I would start by checking insulation levels in the exterior walls and ceilings. Some of the homes in mild climates did not have wall insulation during the 70's. Their ceiling insulation may also be marginal. In the case of blown in insulation, it compresses over time.

What about your windows ? Are they single pane or have they been replaced with double pane ? 

Any drafts around windows, doors, electrical switches, receptacles or fixtures, plumbing, or baseboards ? Caulking, foam, weather stripping can cure these.

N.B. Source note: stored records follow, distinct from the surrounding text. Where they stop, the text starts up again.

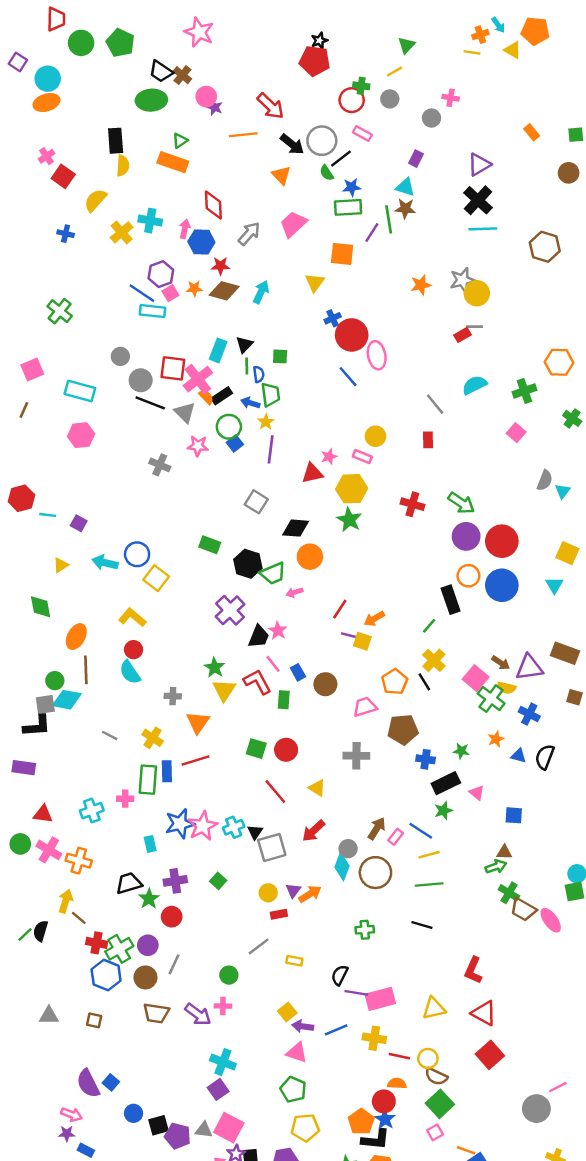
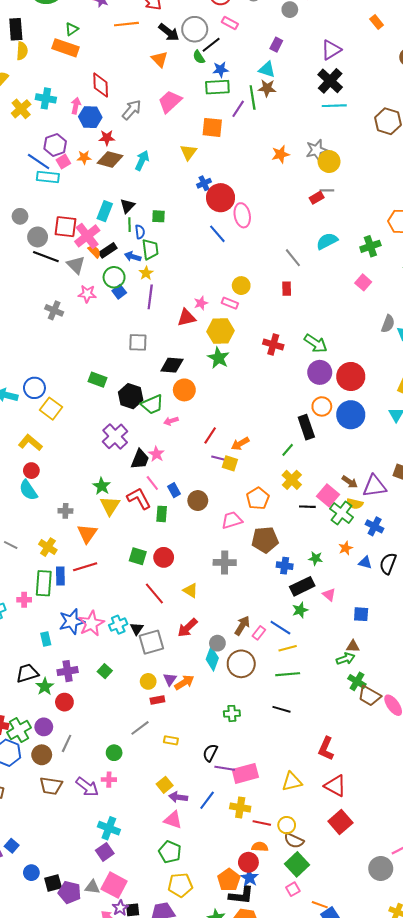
gray square: (256, 502) -> (138, 342), turned -30
black line: (424, 682) -> (307, 507), moved, turned -56
blue line: (336, 1030) -> (207, 800), turned -30

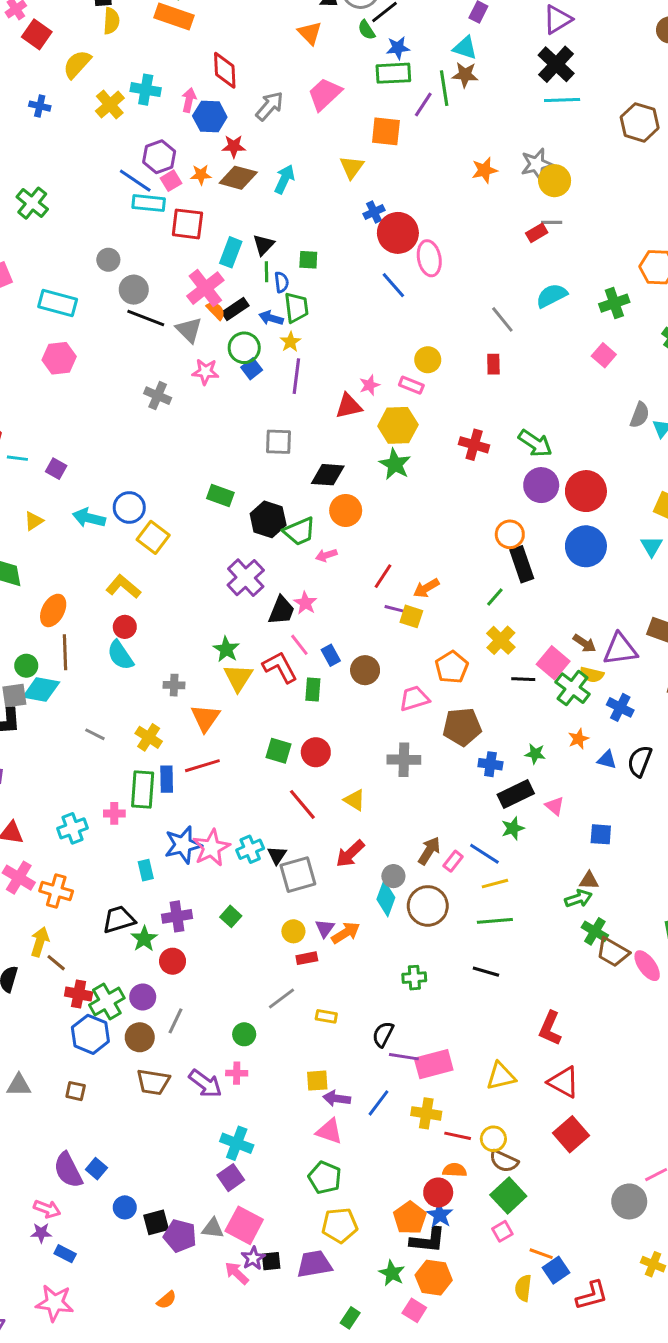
red square: (65, 227) -> (187, 224), moved
orange circle: (322, 406) -> (510, 534), moved
yellow square: (165, 785) -> (317, 1081), turned 35

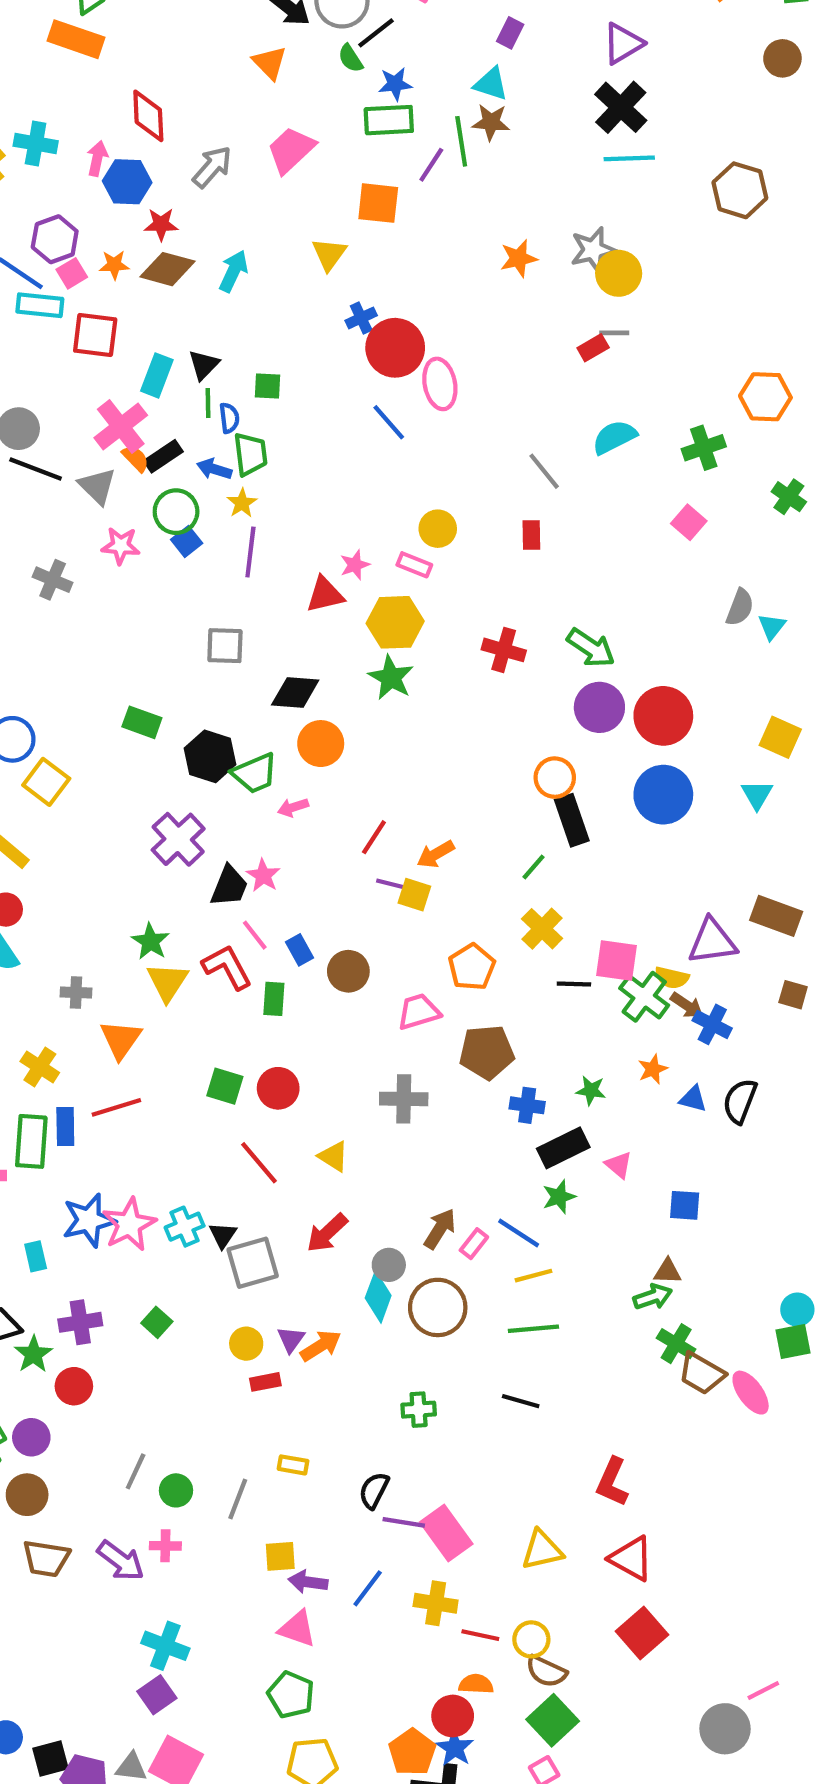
brown arrow: (584, 643) -> (687, 1005), moved
pink square: (553, 663) -> (616, 961), turned -32
gray line: (281, 998) -> (238, 1499), moved, turned -32
gray line: (176, 1021) -> (136, 1471), moved
pink rectangle: (434, 1064) -> (446, 1533), turned 69

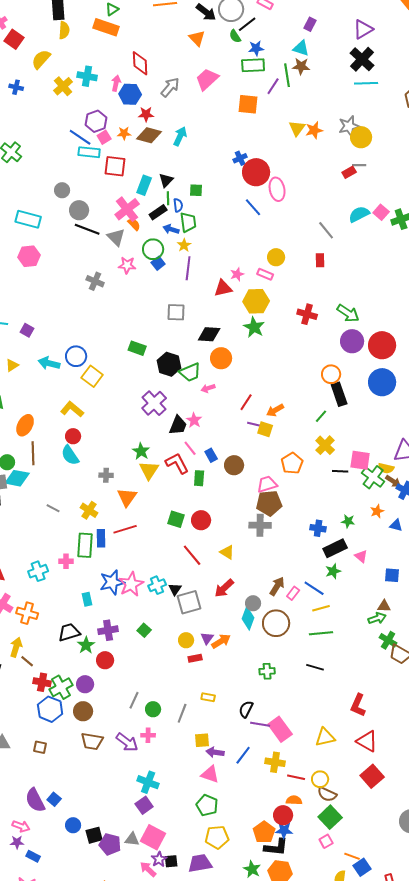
yellow triangle: (329, 254) -> (297, 128), moved
black rectangle: (163, 456) -> (158, 212), moved
pink square: (689, 522) -> (381, 212), moved
brown pentagon: (487, 1052) -> (269, 503), moved
blue star: (455, 1748) -> (284, 830), turned -30

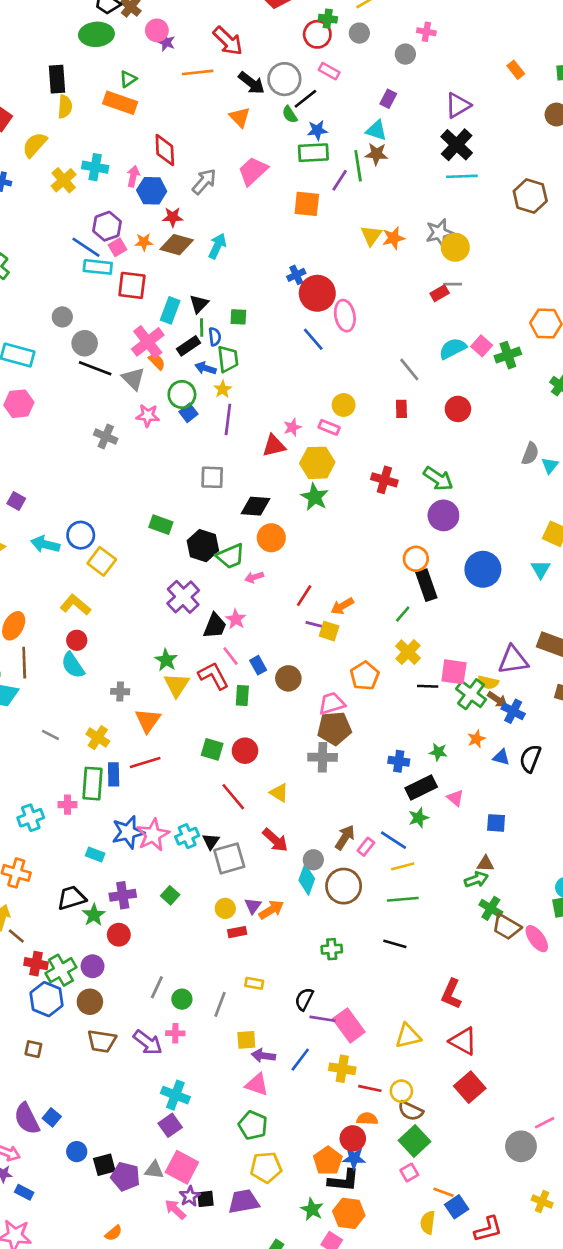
red circle: (382, 345) -> (458, 409), moved, size x0.7
red arrow: (224, 588) -> (275, 840), turned -95
cyan rectangle: (87, 599) -> (95, 855), turned -56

Keeping the heat in the house will cut down on the expense of heating it.


----------



## basjer12 (Mar 13, 2014)

Windows are relatively new, double pane (~5 yrs old). Insulation I'm guessing is the blown in type. I'm assuming this because the ceiling in the garage uses that type.
Say I wanted to check the condition of the insulation in the walls/ceiling, what would i look for?

I'm looking forward to a fun summer project and was looking into something like this 
(Insert link to a reinsulating guide)
.... thoughts?

I would also be looking at ceiling insulation. Would it be silly to use regular insulation there if I was planning the blown in type for the walls? I'm assuming the new, panel type, would have a better r value.


----------



## SPS-1 (Oct 21, 2008)

basjer12 said:


> Insulation I'm guessing is the blown in type.


 I'm guessing there is not much anybody can suggest until you climb up your attic and find out for sure what type of insulation you have over your ceiling, and how deep it is.


----------



## Windows on Wash (Aug 30, 2011)

SPS-1 said:


> I'm guessing there is not much anybody can suggest until you climb up your attic and find out for sure what type of insulation you have over your ceiling, and how deep it is.


:thumbsup:

+1


----------



## beenthere (Oct 11, 2008)

Increasing ceiling insulation will probably help some.

Are you maintaining a constant temp in all rooms of the house, or just some of the rooms?


----------